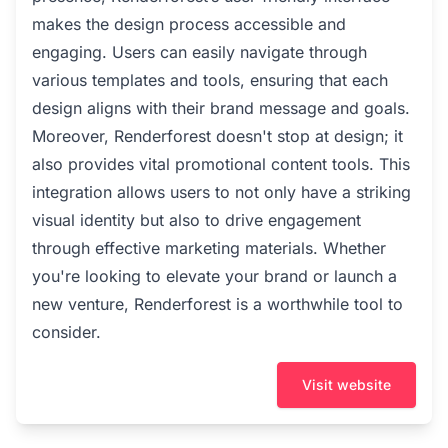
makes the design process accessible and
engaging. Users can easily navigate through
various templates and tools, ensuring that each
design aligns with their brand message and goals.
Moreover, Renderforest doesn't stop at design; it
also provides vital promotional content tools. This
integration allows users to not only have a striking
visual identity but also to drive engagement
through effective marketing materials. Whether
you're looking to elevate your brand or launch a
new venture, Renderforest is a worthwhile tool to
consider.
Visit website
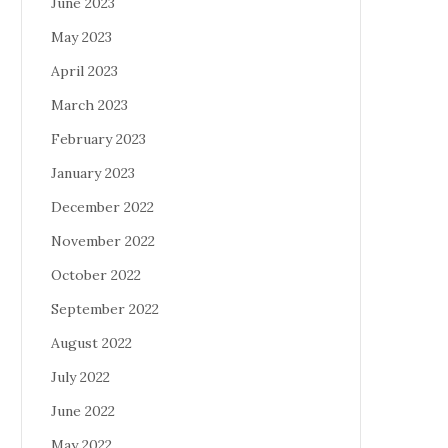
June 2023
May 2023
April 2023
March 2023
February 2023
January 2023
December 2022
November 2022
October 2022
September 2022
August 2022
July 2022
June 2022
May 2022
··········
### [ACTIVITY]
Set the pictures aside and transcribe the data above exactly.

### [ANSWER AREA]
makes the design process accessible and
engaging. Users can easily navigate through
various templates and tools, ensuring that each
design aligns with their brand message and goals.
Moreover, Renderforest doesn't stop at design; it
also provides vital promotional content tools. This
integration allows users to not only have a striking
visual identity but also to drive engagement
through effective marketing materials. Whether
you're looking to elevate your brand or launch a
new venture, Renderforest is a worthwhile tool to
consider.
Visit website
June 2023
May 2023
April 2023
March 2023
February 2023
January 2023
December 2022
November 2022
October 2022
September 2022
August 2022
July 2022
June 2022
May 2022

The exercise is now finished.